The value of good test data to DBAs is well known:
“Testing of database-intensive applications has unique challenges that stem from hidden dependencies, subtle differences in data semantics, target database schemes, and implicit business rules. These challenges become even more difficult when the application involves integrated and heterogeneous databases or confidential data. Proper test data that simulate real-world data problems are critical to achieving reasonable quality benchmarks for functional input-validation, load, performance, and stress testing. ” – Ali Raza & Stephen Clyde, abstract from Creating Datasets for Testing Relational Databases
Testing database operations, prototyping data warehouse and ETL/ELT jobs, safely outsourcing file samples and reports, and running performance benchmarks on DB appliances all require test data with the look and feel of the production database so that the applications using that test data now will perform successfully with real data later. In their 2012 book, Raza and Clyde compare test data generation against test data extraction.
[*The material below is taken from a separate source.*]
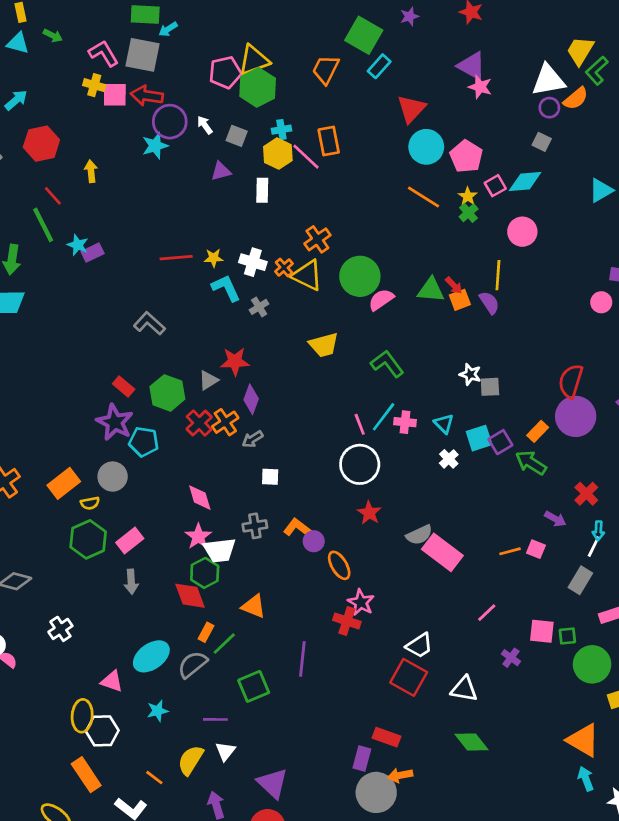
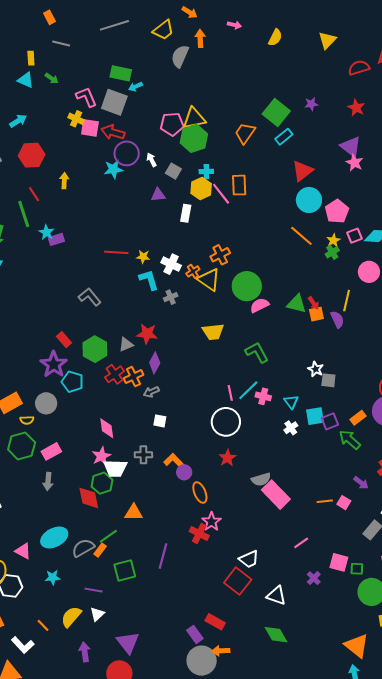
orange triangle: (254, 606) -> (134, 513), turned -30
orange rectangle: (206, 632) -> (100, 550), moved
purple rectangle: (362, 759) -> (195, 634), turned -60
IRI and its users know that using real data for testing is undesirable. The most obvious reason today is that real data risk exposing personally identifiable information (PII) that needs to be kept confidential. A developer or tester does not want to run processes, or test a database system and risk sharing customer information like social security numbers, credit card information, birth dates, etc. during this phase. Currently available real data may also not be robust or realistic enough to stress-test applications or databases which will have to handle larger volumes and/or value ranges.
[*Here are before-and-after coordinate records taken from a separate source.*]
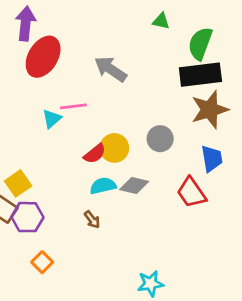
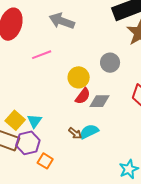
cyan triangle: (52, 119) -> (34, 121), moved
red semicircle: (95, 154) -> (83, 96), moved
cyan semicircle: (103, 186) -> (89, 132), moved
orange square: (42, 262) -> (45, 161), moved

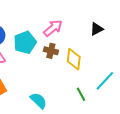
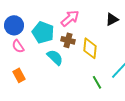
cyan pentagon: (25, 43) -> (43, 32), turned -30
cyan semicircle: (38, 101) -> (55, 57), moved

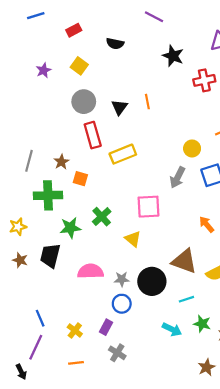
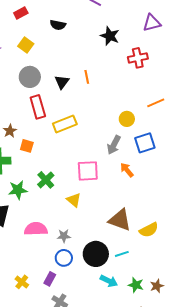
orange arrow: (207, 224) -> (127, 170), moved
black circle: (152, 281) -> (96, 254), moved
green star: (202, 324) -> (136, 285), moved

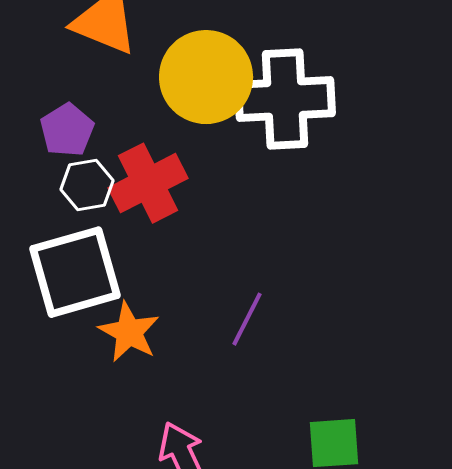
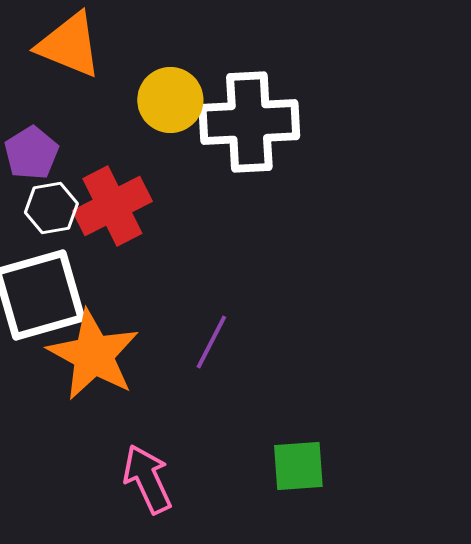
yellow circle: (206, 77) -> (170, 100), size x0.7
orange star: (129, 332) -> (93, 355), size x1.5

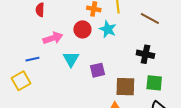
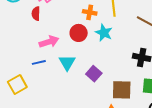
blue line: (32, 59) -> (39, 62), moved
purple square: (98, 70) -> (94, 74), turned -35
Unfortunately, Raza and Clyde wrote their book before RowGen v3 was released, when they may have observed it generates test data that:
1) does not expose PII because it contains new, or randomized real, column values
2) maintains the structural and referential integrity defined in the original DDL
3) is not limited to the original database’s data volumes or value ranges
4) can be customized through the generation of scripts to address complex requirements
5) is pre-sorted and automatically bulk-loaded for the fastest population possible
6) are defined in batch scripts that have diverse flexibility and can be exported, re-used, and modified as needed
IRI RowGen v3 is the latest release of the world’s fastest and most robust high-volume test data generator for relational databases. RowGen will run from the IRI Workbench GUI built on Eclipse, on the command line, or from batch programs, to produce the quality and quantity of test data necessary to accurately reflect the scope, layouts, and relationships within production databases, and in turn, data warehouses and operational data stores.
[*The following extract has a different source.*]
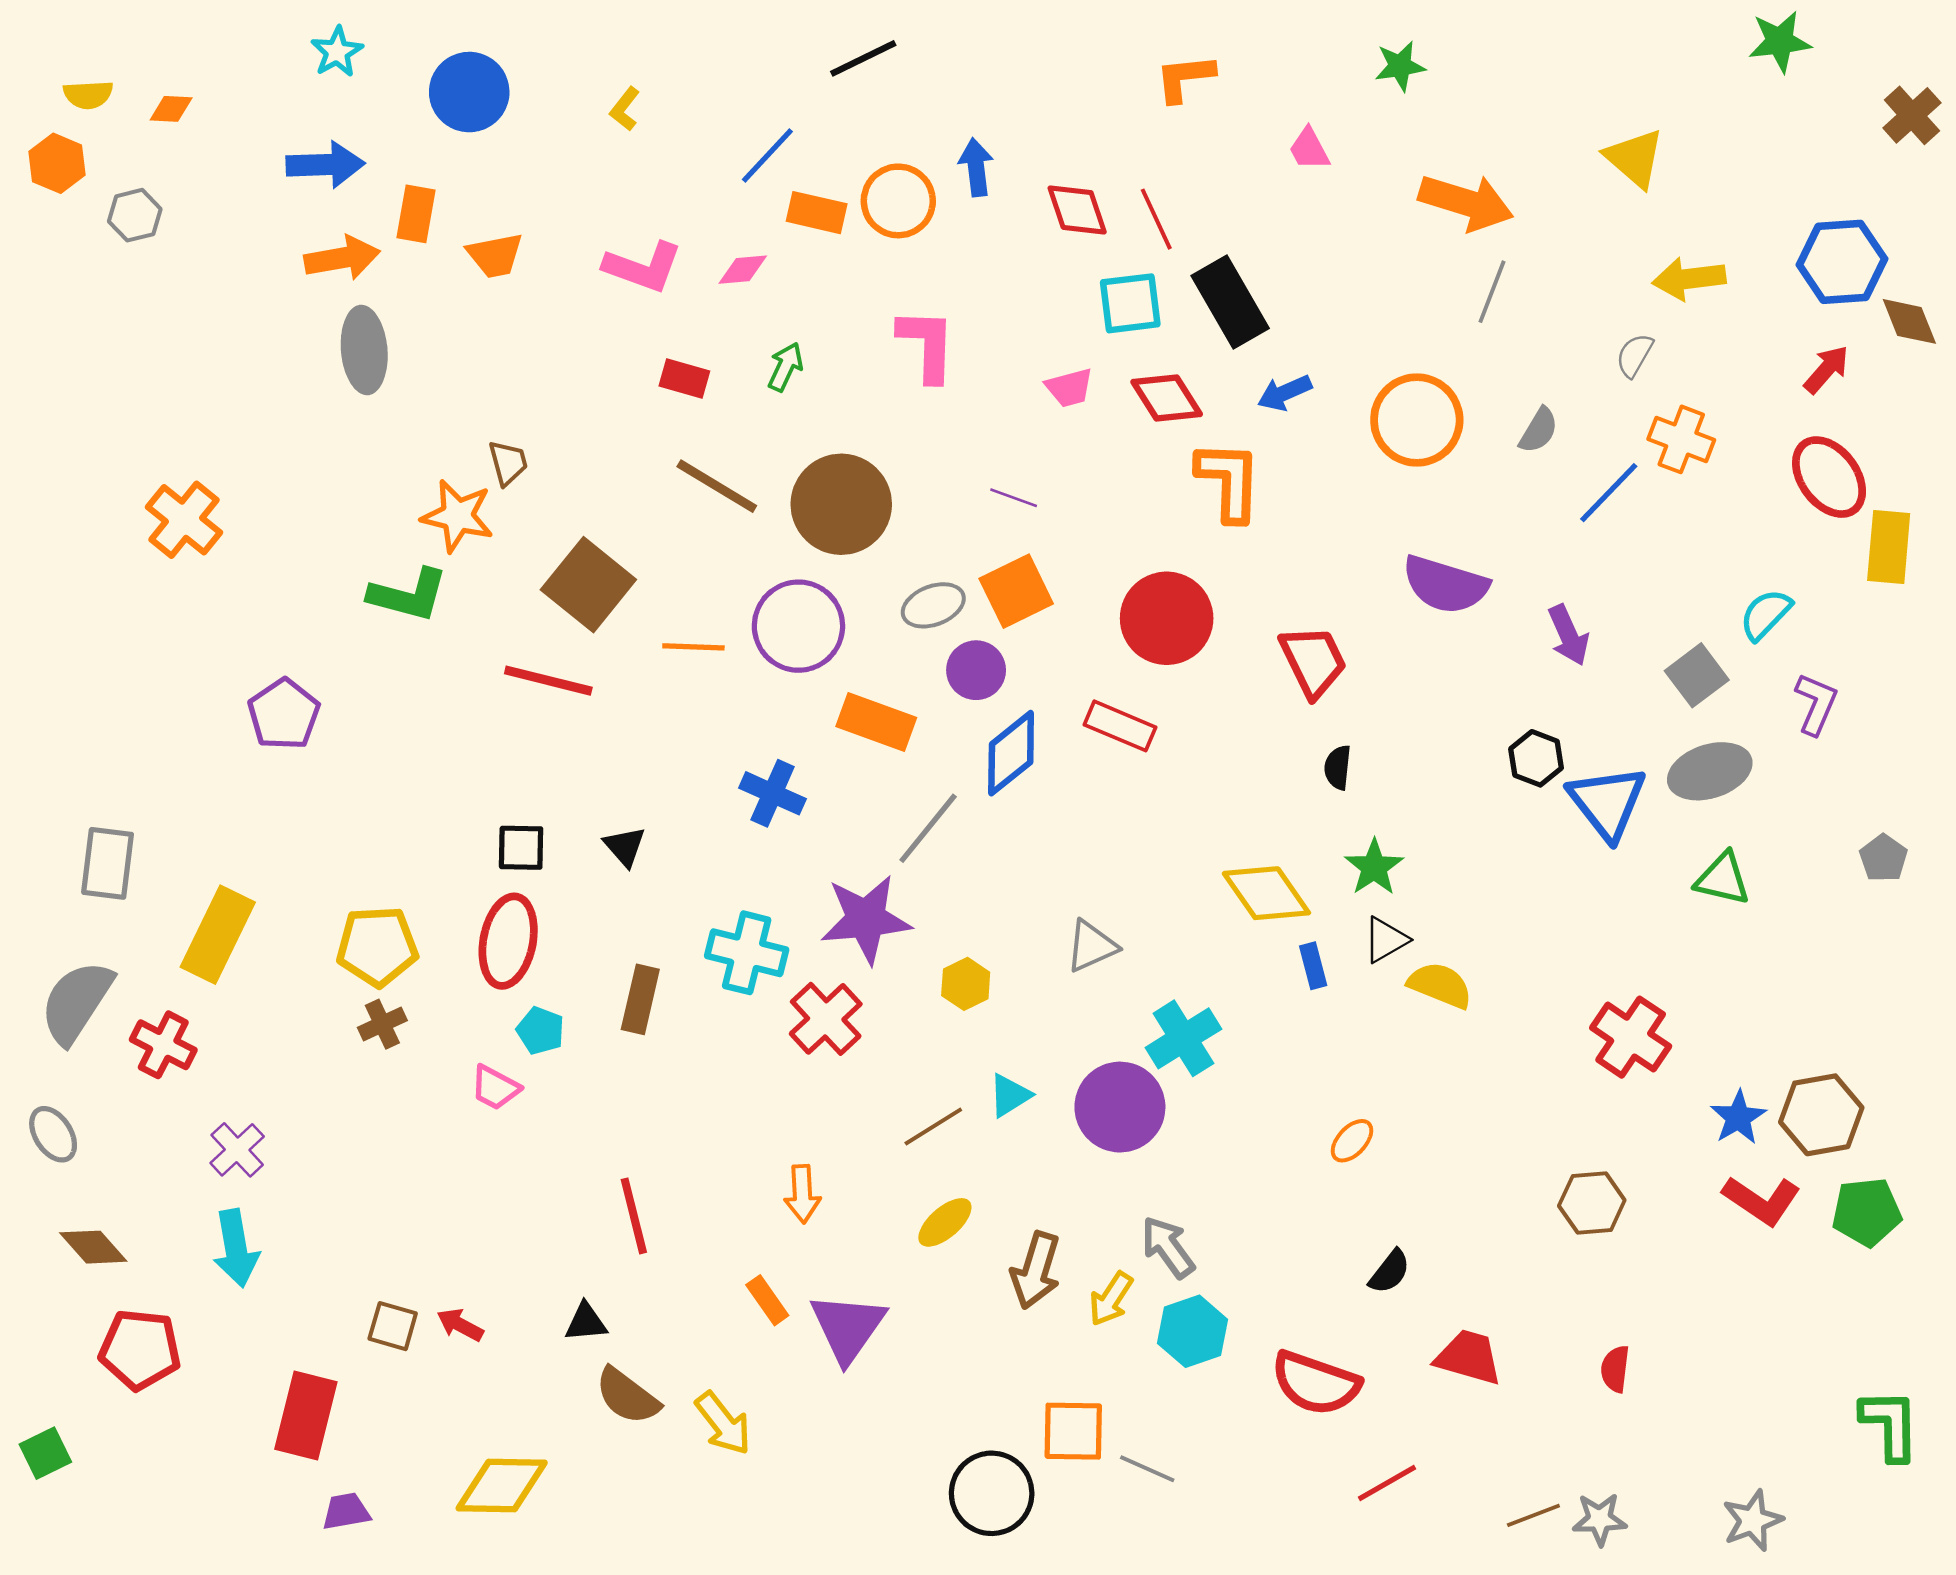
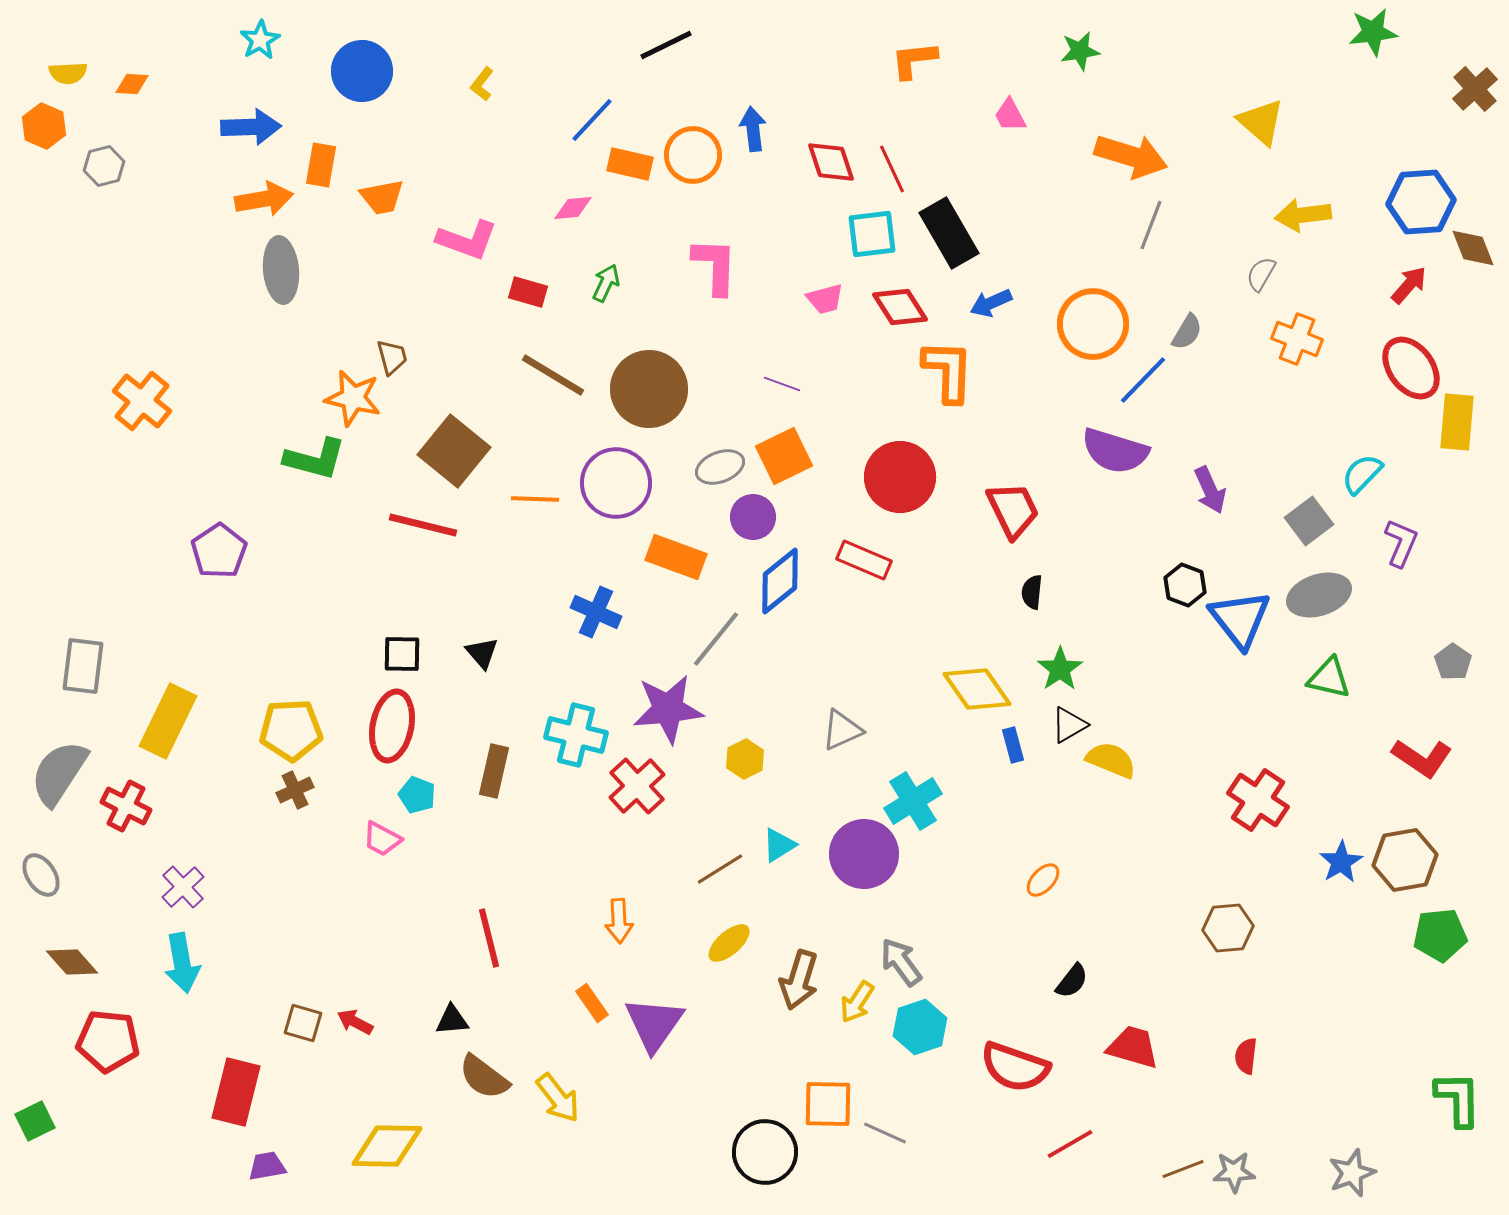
pink L-shape: (643, 267) -> (467, 240), moved
blue line: (1609, 493) -> (1143, 380), moved
red L-shape: (1762, 1200) -> (1422, 758), moved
RowGen v3’s new DB Test Data wizard, when launched from the IRI Workbench GUI, guides users through the specification and automation of:
Parsing – by selecting the schema and tables to populate, RowGen translates the database table descriptions and integrity constraints into .rcl scripts that specify the source structure, dependent sets, and data creation, in the order necessary to populate the tables in the right format, and with all primary keys, unique indexes, and foreign key relationships respected.
Generation – by building and running the .rcl scripts to create one test file per table that can be bulk loaded, and/or saved for future use.
Population – by bulk-loading the target tables in the right order with pre-sorted test data that is structurally and referentially correct.
The process can rapidly load huge test databases and comply with both business rules and data privacy laws. The data generated are realistic and robust enough to stress-test database operations and query applications.
RowGen v3 also supports rule- and script-based options to control specific field values and value range distributions that accommodates specific database constraints, and best represent the appearance and occurrence rates of data in production. Users can also graph and visually substantiate that the test values conform to linear, normalized, weighted, or standard distributions.